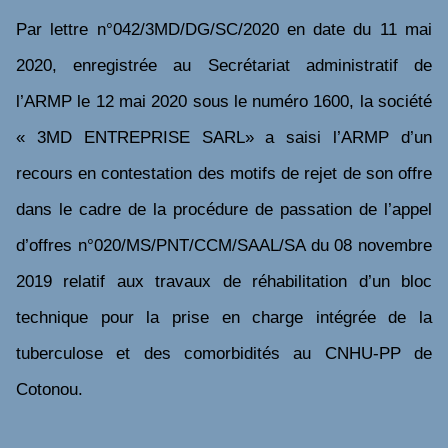
Par lettre n°042/3MD/DG/SC/2020 en date du 11 mai
2020, enregistrée au Secrétariat administratif de
l’ARMP le 12 mai 2020 sous le numéro 1600, la société
« 3MD ENTREPRISE SARL» a saisi l’ARMP d’un
recours en contestation des motifs de rejet de son offre
dans le cadre de la procédure de passation de
l’appel
d’offres n°020/MS/PNT/CCM/SAAL/SA du 08 novembre
2019 relatif aux travaux de réhabilitation d’un bloc
technique pour la prise en charge intégrée de la
tuberculose et des comorbidités au CNHU-PP de
Cotonou
.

=-=-=

EXERCISE BRIEF |
After removing the pictures, transcribe the listing above exactly.

REPLY |
Par lettre n°042/3MD/DG/SC/2020 en date du 11 mai
2020, enregistrée au Secrétariat administratif de
l’ARMP le 12 mai 2020 sous le numéro 1600, la société
« 3MD ENTREPRISE SARL» a saisi l’ARMP d’un
recours en contestation des motifs de rejet de son offre
dans le cadre de la procédure de passation de
l’appel
d’offres n°020/MS/PNT/CCM/SAAL/SA du 08 novembre
2019 relatif aux travaux de réhabilitation d’un bloc
technique pour la prise en charge intégrée de la
tuberculose et des comorbidités au CNHU-PP de
Cotonou
.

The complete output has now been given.